Critiques filtrées sur 4 étoiles  

Je tiens tout d'abord à remercier les Éditions du sous-sol et Babelio pour l'envoi de cet ouvrage dans le cadre d'une opération masse critique privilégiée.

L'auteur, Manuel Vilas, qui avec son "Ordesa" avait remporté en 2018 le Prix Femina étranger, tombe avec ce roman à nouveau dans les prix : notamment le "Premio Nadal de Novela" 2023 ou le plus ancien prix littéraire espagnol, pour la première fois décerné en 1944 à Carmen Laforet pour son magnifique roman "Nada".

À mon avis, ce prix est bien mérité pour la beauté de la langue et du style, mais l'histoire elle-même m'a dans le fond déçu.

En effet, la langue de Manuel Vilas est riche et précise, tout en étant fort poétique et l'auteur a, en plus, le don de saisir une réalité complexe par une formulation succincte qui fait penser à la maestria d'un Oscar Wilde dans cet art spécifique.

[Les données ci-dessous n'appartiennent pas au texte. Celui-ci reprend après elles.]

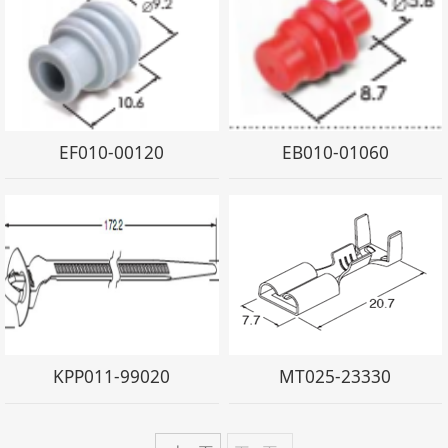
EF010-00120
EB010-01060
KPP011-99020
MT025-23330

Une caractéristique littéraire qui permet de distiller de jolies citations. Telle celle que j'ai envoyée à notre site de lecteurs hier à propos de l'amour qui "rend la laideur et la méchanceté du monde invisibles".

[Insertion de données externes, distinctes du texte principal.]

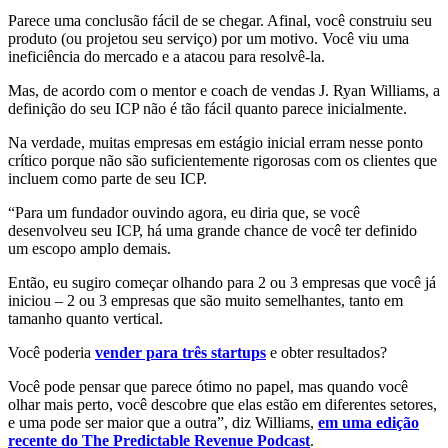
Parece uma conclusão fácil de se chegar. Afinal, você construiu seu
produto (ou projetou seu serviço) por um motivo. Você viu uma
ineficiência do mercado e a atacou para resolvê-la.
Mas, de acordo com o mentor e coach de vendas J. Ryan Williams, a
definição do seu ICP não é tão fácil quanto parece inicialmente.
Na verdade, muitas empresas em estágio inicial erram nesse ponto
crítico porque não são suficientemente rigorosas com os clientes que
incluem como parte de seu ICP.
“Para um fundador ouvindo agora, eu diria que, se você
desenvolveu seu ICP, há uma grande chance de você ter definido
um escopo amplo demais.
Então, eu sugiro começar olhando para 2 ou 3 empresas que você já
iniciou – 2 ou 3 empresas que são muito semelhantes, tanto em
tamanho quanto vertical.
Você poderia
vender para três startups
e obter resultados?
Você pode pensar que parece ótimo no papel, mas quando você
olhar mais perto, você descobre que elas estão em diferentes setores,
e uma pode ser maior que a outra”, diz Williams,
em uma edição
recente do The Predictable Revenue Podcast
.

La version française a, en outre, bénéficié de l'élégante traduction par Isabelle Gugnon, la grande spécialiste de la littérature argentine.

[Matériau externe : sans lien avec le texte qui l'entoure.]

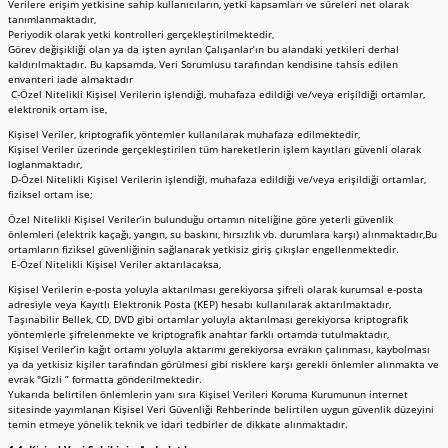
Verilere erişim yetkisine sahip kullanıcıların, yetki kapsamları ve süreleri net olarak
tanımlanmaktadır,
Periyodik olarak yetki kontrolleri gerçekleştirilmektedir,
Görev değişikliği olan ya da işten ayrılan Çalışanlar’ın bu alandaki yetkileri derhal
kaldırılmaktadır. Bu kapsamda, Veri Sorumlusu tarafından kendisine tahsis edilen
envanteri iade almaktadır
C-Özel Nitelikli Kişisel Verilerin işlendiği, muhafaza edildiği ve/veya erişildiği ortamlar,
elektronik ortam ise,
Kişisel Veriler, kriptografik yöntemler kullanılarak muhafaza edilmektedir,
Kişisel Veriler üzerinde gerçekleştirilen tüm hareketlerin işlem kayıtları güvenli olarak
loglanmaktadır,
D-Özel Nitelikli Kişisel Verilerin işlendiği, muhafaza edildiği ve/veya erişildiği ortamlar,
fiziksel ortam ise;
Özel Nitelikli Kişisel Veriler’in bulunduğu ortamın niteliğine göre yeterli güvenlik
önlemleri (elektrik kaçağı, yangın, su baskını, hırsızlık vb. durumlara karşı) alınmaktadır,Bu
ortamların fiziksel güvenliğinin sağlanarak yetkisiz giriş çıkışlar engellenmektedir.
E-Özel Nitelikli Kişisel Veriler aktarılacaksa,
Kişisel Verilerin e-posta yoluyla aktarılması gerekiyorsa şifreli olarak kurumsal e-posta
adresiyle veya Kayıtlı Elektronik Posta (KEP) hesabı kullanılarak aktarılmaktadır,
Taşınabilir Bellek, CD, DVD gibi ortamlar yoluyla aktarılması gerekiyorsa kriptografik
yöntemlerle şifrelenmekte ve kriptografik anahtar farklı ortamda tutulmaktadır,
Kişisel Veriler’in kağıt ortamı yoluyla aktarımı gerekiyorsa evrakın çalınması, kaybolması
ya da yetkisiz kişiler tarafından görülmesi gibi risklere karşı gerekli önlemler alınmakta ve
evrak "Gizli ” formatta gönderilmektedir.
Yukarıda belirtilen önlemlerin yanı sıra Kişisel Verileri Koruma Kurumunun internet
sitesinde yayımlanan Kişisel Veri Güvenliği Rehberinde belirtilen uygun güvenlik düzeyini
temin etmeye yönelik teknik ve idari tedbirler de dikkate alınmaktadır.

Le thème central du livre est le deuil et la solitude qui suivent le décès de l'être adoré et comment reprendre goût à la vie.

Ainsi, Irene, l'héroïne du récit, perd au bout de vingt ans d'une relation très heureuse son époux bien-aimé, Marcelo ou Marce, au cancer. Arrivée à la cinquantaine, cette perte la laisse, bien entendu, totalement désemparé.
Dans son désarroi, elle vend son bel appartement au centre de Madrid, liquide le florissant commerce de meubles de son mari et, à la tête d'une solide fortune, part à Malaga, où elle loue une super BMW 840 décapotable pour faire le tour de la Méditerranée.

À Malaga, Irene a une brève relation sexuelle avec le beau Julio, rencontré par hasard, et c'est à partir de ses considérations à la suite de cette courte affaire et surtout sa comparaison entre ses sentiments pour cet homme et le grand amour pour feu Marcelo que l'histoire a commencé à me paraître moins convaincante et donc à me décevoir.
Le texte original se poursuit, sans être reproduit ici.